Good afternoon. Today's newsletter, edited by Sam Baker, is 531 words, a 2-min. read. Thanks to Sheryl Miller for copy editing.

 
 
1 big thing: Campaigns ride the meme wave
 
Illustration of crying laughing emoji in a voting booth.

Illustration: Aïda Amer/Axios

 

Memes — viral snippets of a cultural moment — are defining the 2024 presidential election cycle, Axios Communicators author Eleanor Hawkins writes.

  • Why it matters: In a fragmented media landscape, memes still find a way to transcend constituencies, shape narratives and forge connections.

🥥 State of play: Since launching her presidential bid last month, Vice President Harris has been the benefactor of "brat summer," "femininomenon," celebrity content and countless coconut memes.

🖥️ The intrigue: Republican operatives have long contended that the left can't meme — take for example, the "Dark Brandon" memes that often fell flat.

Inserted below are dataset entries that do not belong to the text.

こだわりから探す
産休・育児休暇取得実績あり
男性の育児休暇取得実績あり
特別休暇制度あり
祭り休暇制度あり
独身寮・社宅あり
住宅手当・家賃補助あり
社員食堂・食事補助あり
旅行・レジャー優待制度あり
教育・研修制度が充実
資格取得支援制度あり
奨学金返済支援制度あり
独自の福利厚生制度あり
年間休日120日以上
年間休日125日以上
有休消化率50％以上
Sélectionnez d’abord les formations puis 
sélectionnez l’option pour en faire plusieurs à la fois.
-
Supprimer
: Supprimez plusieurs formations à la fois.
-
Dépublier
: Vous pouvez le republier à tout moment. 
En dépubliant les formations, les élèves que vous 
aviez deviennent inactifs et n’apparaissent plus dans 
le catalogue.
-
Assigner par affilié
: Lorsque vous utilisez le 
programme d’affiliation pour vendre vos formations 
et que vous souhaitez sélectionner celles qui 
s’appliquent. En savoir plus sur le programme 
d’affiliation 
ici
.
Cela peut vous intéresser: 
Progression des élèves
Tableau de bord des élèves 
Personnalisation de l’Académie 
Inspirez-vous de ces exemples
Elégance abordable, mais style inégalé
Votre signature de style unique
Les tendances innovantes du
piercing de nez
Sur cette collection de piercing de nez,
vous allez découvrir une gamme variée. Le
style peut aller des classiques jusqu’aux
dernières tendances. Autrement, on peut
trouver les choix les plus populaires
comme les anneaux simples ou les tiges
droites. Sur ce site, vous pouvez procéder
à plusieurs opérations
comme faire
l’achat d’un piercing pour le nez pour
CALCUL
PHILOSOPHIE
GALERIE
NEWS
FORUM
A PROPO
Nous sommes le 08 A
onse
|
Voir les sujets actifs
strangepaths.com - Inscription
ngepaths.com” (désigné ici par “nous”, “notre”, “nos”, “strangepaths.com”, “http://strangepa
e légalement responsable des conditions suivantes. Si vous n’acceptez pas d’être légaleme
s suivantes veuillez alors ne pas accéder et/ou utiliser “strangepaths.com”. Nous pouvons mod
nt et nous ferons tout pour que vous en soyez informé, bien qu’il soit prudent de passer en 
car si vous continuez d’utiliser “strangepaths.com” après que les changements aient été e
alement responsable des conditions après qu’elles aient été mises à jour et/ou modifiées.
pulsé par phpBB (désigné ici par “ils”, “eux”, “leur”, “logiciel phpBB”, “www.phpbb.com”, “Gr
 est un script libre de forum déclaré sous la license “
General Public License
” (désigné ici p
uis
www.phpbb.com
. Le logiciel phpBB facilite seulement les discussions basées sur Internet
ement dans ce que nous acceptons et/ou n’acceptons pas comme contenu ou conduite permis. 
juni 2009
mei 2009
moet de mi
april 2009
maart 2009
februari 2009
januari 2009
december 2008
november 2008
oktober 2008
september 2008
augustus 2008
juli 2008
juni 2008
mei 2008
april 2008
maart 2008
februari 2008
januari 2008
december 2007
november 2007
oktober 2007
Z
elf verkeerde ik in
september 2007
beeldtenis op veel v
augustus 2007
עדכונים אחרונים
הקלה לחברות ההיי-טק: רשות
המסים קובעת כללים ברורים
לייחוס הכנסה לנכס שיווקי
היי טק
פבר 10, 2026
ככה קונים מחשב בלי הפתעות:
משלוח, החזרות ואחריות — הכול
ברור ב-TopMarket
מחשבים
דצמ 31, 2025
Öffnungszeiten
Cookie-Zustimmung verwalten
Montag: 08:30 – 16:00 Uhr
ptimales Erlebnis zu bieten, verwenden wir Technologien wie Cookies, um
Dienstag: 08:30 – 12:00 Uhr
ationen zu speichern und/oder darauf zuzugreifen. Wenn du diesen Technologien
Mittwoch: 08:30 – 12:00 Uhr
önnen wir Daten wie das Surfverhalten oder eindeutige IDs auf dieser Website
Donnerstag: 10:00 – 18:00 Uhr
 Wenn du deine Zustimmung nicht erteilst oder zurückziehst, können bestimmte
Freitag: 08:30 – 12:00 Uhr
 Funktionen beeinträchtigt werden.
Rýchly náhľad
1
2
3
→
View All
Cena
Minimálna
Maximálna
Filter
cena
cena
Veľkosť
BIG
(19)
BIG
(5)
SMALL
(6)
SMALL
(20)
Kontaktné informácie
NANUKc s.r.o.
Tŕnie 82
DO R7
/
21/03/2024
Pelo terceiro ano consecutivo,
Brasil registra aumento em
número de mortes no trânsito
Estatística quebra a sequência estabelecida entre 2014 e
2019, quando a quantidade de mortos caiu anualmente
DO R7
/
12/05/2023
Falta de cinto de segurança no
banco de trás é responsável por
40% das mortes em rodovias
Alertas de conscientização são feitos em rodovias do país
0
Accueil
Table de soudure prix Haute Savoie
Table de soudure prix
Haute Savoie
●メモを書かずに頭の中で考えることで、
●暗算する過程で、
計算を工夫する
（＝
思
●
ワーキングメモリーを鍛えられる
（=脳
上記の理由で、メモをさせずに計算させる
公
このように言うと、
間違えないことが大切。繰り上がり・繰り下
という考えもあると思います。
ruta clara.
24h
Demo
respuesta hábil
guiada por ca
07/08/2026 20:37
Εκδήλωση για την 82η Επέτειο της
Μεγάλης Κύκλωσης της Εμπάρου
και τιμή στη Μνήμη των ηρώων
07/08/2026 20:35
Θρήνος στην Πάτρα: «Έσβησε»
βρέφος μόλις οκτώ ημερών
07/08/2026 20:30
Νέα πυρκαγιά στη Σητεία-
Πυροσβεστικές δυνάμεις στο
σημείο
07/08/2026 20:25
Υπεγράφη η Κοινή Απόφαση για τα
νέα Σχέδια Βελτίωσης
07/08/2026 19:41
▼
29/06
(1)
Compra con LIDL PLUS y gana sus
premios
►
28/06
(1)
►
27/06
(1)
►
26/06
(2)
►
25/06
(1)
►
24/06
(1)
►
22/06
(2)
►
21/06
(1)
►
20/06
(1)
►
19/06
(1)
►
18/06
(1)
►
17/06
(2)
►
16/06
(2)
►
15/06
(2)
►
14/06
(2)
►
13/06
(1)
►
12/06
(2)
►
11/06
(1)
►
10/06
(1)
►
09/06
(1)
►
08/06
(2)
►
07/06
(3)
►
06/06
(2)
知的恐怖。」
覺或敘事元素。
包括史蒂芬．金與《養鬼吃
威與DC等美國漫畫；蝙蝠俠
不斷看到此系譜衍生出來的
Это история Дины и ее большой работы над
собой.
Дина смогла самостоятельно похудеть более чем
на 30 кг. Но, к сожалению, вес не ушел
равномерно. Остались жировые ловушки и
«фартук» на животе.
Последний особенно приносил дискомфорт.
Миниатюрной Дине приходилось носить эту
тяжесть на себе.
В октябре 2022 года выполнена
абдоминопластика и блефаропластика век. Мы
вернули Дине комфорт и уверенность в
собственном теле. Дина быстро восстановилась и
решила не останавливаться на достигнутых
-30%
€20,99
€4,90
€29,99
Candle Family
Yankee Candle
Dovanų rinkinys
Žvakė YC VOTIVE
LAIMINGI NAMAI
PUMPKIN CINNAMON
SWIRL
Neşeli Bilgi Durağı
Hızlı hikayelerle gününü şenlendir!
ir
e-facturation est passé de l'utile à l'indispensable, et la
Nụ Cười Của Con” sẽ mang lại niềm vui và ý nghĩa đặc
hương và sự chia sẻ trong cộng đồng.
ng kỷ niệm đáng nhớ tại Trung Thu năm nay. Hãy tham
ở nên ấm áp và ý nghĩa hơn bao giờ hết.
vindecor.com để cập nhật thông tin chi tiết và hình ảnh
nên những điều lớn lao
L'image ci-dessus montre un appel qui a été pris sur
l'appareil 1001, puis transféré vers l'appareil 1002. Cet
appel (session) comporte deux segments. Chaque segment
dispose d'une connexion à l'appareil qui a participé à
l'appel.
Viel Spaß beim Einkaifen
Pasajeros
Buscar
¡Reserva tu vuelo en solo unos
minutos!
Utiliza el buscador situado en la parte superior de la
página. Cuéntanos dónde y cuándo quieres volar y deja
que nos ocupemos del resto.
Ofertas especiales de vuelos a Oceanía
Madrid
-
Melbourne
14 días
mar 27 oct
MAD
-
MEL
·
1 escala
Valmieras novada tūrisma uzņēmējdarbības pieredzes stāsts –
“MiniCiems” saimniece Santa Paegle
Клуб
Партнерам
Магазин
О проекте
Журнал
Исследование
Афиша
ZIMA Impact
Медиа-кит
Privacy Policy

  • But this time around, Democrats seem to have the edge. The "Laffin' Kamala" memes being pushed by the right have not seen as much engagement as the "brat" and "coconut tree" memes, which developed more organically — and only after Harris replaced President Biden on the ticket.
  • "They're finally letting us do fun things again," one Democratic digital strategist said.

Go deeper ... Get Axios Communicators.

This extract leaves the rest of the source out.